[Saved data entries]
##########
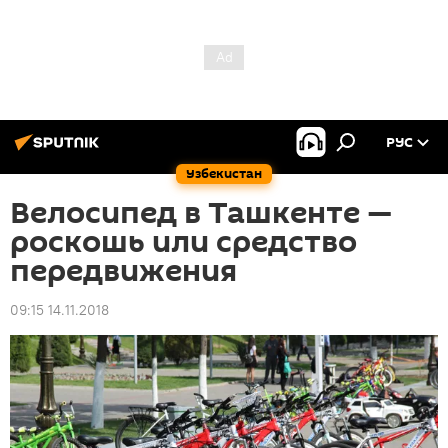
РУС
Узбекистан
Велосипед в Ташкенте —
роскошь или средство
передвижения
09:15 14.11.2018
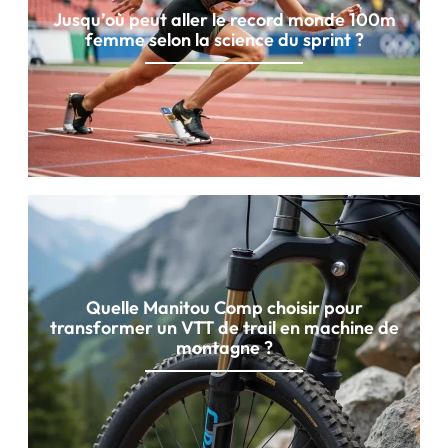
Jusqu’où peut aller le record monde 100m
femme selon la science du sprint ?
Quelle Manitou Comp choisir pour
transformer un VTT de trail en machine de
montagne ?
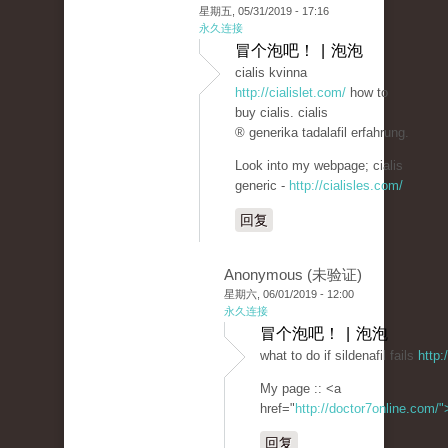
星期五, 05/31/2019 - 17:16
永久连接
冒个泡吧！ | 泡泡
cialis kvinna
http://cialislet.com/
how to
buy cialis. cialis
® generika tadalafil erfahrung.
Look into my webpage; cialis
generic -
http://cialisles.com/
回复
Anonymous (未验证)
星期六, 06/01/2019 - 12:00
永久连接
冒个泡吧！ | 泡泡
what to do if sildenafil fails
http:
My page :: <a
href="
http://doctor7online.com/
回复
##########
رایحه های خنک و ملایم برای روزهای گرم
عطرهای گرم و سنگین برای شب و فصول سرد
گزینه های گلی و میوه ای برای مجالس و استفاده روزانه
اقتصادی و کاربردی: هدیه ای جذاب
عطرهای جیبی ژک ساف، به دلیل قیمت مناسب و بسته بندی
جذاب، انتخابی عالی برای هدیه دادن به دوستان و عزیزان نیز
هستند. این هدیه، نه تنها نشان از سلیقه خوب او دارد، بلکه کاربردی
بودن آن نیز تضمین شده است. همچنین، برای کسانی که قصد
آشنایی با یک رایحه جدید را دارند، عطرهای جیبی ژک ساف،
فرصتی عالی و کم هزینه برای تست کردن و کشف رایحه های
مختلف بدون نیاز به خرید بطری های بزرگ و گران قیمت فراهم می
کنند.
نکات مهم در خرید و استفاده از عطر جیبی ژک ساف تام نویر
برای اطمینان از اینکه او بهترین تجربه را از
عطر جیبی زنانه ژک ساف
##########
**Aim of the exercise:**
If the word "عالی" is on a line above, return that line.

**Exercise output:**
جذاب، انتخابی عالی برای هدیه دادن به دوستان و عزیزان نیز
فرصتی عالی و کم هزینه برای تست کردن و کشف رایحه های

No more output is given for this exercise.